Problem statement: Report each line of the data that includes the word "secretaría".

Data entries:
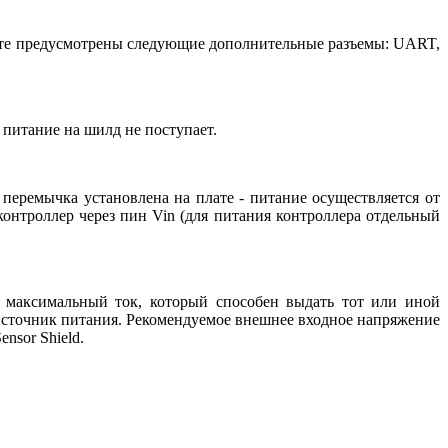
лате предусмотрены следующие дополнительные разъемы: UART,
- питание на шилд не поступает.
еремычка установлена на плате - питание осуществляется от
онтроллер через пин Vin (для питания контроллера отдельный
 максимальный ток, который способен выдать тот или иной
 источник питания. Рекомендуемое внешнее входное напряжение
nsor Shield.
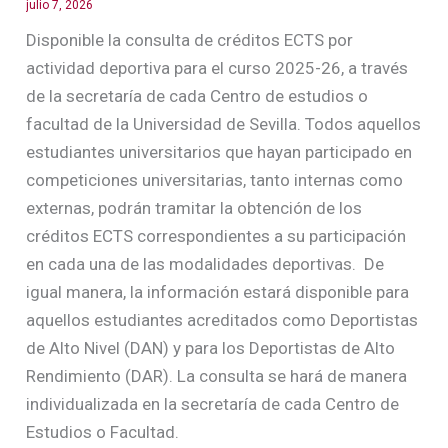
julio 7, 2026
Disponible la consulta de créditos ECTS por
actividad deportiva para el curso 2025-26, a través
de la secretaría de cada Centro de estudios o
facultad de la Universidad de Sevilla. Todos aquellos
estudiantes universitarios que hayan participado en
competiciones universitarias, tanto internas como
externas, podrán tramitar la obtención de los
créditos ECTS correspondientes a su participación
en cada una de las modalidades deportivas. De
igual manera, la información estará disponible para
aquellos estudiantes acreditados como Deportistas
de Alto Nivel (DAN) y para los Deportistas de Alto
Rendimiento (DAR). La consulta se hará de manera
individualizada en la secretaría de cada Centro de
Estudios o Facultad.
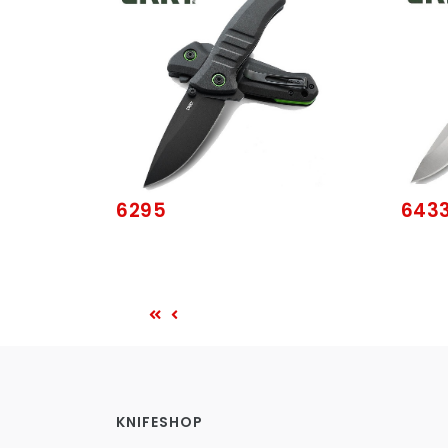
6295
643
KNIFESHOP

...

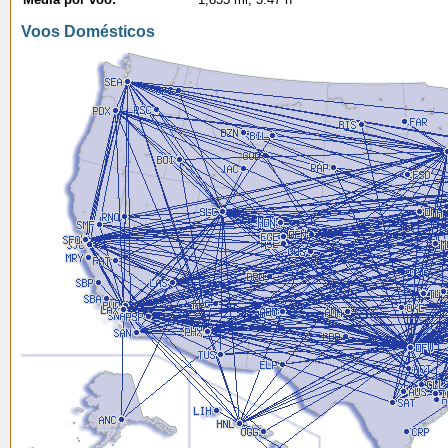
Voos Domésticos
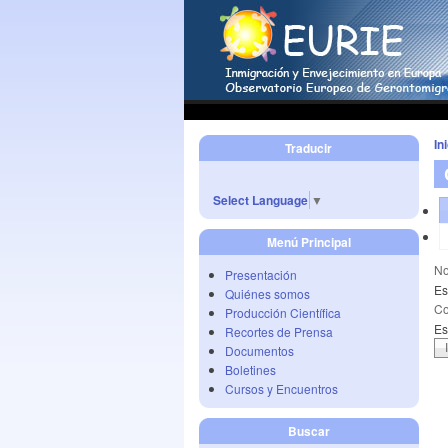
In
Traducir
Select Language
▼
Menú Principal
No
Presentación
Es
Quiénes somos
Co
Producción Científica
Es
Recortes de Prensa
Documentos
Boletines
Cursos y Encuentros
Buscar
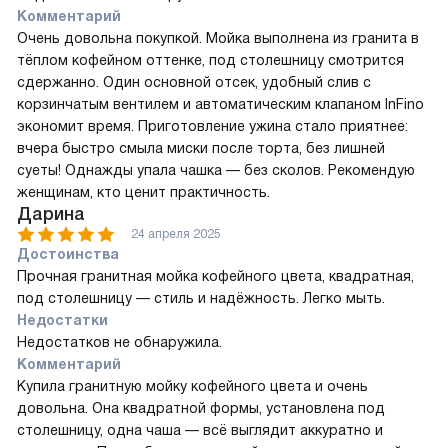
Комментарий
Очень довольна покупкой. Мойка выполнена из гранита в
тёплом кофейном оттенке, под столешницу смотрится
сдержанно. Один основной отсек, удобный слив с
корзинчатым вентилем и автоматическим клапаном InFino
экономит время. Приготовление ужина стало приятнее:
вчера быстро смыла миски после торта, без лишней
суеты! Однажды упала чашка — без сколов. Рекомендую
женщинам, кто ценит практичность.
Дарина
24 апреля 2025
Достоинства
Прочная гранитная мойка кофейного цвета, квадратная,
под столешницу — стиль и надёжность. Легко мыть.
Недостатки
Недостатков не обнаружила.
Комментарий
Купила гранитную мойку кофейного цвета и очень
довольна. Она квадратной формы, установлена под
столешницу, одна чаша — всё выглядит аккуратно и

==

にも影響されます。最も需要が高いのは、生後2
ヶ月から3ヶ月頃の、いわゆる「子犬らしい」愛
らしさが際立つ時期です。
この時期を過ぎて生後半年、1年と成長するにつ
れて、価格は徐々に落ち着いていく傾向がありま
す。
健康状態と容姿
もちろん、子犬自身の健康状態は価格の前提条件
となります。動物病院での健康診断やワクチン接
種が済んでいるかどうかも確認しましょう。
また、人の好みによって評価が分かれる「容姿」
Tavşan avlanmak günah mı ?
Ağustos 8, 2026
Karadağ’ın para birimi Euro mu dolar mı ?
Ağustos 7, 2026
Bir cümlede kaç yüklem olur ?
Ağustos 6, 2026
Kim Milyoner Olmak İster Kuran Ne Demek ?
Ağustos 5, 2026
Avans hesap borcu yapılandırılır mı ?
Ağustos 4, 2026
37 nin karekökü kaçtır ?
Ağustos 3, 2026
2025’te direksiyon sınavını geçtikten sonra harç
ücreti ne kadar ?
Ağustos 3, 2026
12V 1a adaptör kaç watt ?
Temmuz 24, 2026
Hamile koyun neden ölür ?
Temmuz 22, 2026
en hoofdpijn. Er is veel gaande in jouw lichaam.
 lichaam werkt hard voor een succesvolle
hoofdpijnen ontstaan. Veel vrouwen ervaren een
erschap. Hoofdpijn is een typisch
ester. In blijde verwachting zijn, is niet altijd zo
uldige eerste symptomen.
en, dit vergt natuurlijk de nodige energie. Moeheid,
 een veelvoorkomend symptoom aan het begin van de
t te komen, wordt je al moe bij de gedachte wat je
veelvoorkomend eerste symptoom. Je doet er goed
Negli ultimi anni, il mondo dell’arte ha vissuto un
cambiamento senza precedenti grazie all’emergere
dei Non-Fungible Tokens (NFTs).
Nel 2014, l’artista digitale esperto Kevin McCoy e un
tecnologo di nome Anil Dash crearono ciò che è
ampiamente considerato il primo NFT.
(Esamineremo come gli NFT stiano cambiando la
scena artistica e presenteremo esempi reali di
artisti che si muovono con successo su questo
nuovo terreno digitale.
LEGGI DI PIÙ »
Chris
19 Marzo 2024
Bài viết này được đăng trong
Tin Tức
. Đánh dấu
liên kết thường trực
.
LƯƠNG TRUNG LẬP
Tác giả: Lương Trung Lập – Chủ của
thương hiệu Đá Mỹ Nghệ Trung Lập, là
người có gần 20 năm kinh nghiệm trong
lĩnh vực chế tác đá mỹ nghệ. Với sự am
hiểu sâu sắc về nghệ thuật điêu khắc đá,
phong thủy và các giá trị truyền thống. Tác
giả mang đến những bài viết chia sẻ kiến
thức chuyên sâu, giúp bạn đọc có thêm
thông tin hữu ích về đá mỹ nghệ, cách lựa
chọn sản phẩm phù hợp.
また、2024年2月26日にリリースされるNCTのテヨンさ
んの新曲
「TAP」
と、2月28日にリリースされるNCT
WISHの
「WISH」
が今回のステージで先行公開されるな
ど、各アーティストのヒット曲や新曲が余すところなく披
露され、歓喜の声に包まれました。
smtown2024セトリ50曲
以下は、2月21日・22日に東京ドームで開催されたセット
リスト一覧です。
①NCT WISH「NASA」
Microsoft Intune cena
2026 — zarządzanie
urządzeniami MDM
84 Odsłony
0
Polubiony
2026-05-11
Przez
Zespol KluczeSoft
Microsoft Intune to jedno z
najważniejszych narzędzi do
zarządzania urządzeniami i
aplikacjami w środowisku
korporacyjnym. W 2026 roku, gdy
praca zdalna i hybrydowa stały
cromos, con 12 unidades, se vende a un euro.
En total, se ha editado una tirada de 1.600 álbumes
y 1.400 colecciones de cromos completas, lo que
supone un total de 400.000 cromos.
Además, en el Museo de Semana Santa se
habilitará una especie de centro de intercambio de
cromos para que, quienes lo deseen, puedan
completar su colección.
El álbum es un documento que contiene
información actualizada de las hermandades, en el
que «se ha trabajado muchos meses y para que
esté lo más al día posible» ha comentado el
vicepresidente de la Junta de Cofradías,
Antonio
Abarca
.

Exercise result:
de la secretaría de cada Centro de estudios o
individualizada en la secretaría de cada Centro de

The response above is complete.